Please Enter a Search Term

School of Graduate Studies enlists foreign social media sites to recruit worldwide

(L-R) Ray Zong and Shin Hun Kim of the School of Graduate Studies.

By Mandy Cook

RenRen. Mixi. Naver. Sound familiar? If not, don't worry – they're all fairly new terms being thrown around the School of Graduate Studies (SGS) lately, too.

With $20,000 in support from the Atlantic Canada Opportunities Agency in 2010, the SGS has begun making forays into the world of social media sites based in South Korea, Japan and China. The countries represent the top three source countries for international students in Canada and are promising student markets for Memorial. The level of Internet penetration in South Korea and Japan, as well as the high number of users in China, makes new media an opportune way of connecting to students there.

Enter Shin Hun Kim, Hakase Hayashida and Ray Zong. The SGS hired the grad students to build a presence on Mixi (a Japanese and more conservative version of Facebook), RenRen (a Chinese version of Facebook) and Naver (a blog based in South Korea) in order to target potential students from around the globe.

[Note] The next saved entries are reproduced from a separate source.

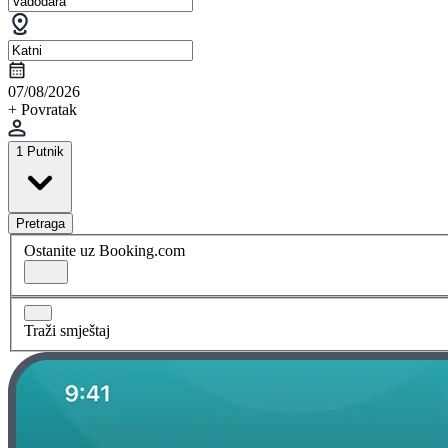
07/08/2026
+ Povratak
1 Putnik
Pretraga
Ostanite uz Booking.com
Traži smještaj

Andrew Kim, manager of enrolment and strategic initiatives at the SGS, says branching out to foreign social media sites from the English versions of Facebook and Twitter is beginning to pay off.

"We are now into the second phase of this project and the results are pretty good now," he said. "We have generated hundreds of new leads, and applications from the three source countries we targeted are up 40 per cent over last year."

The graduate students all agree their work is necessary if Memorial is to make significant inroads when it comes to attracting the increasingly important international student population.

Ray Zong, a master's student in ocean and naval architectural engineering who hails from China, says removing some of the time and energy it takes for a potential student to navigate the application process makes Memorial much more attractive.

"It is a direct interaction between future students and the school," said Mr. Zong. "There are also many agencies in China doing applications for students. Our work can get rid of the middleman, save students money and time and provide them with correct information for free. Also, students have been saying that when we reach out to them it makes them feel Memorial is a very friendly university. It is also a very cost-effective advertisement for Memorial."

Shin Hun Kim, a PhD student in biology, says Memorial is relatively unknown in his native country of South Korea. However, due to his regular interaction with people online on Naver during the past several months, he's connected with approximately 30 people per day.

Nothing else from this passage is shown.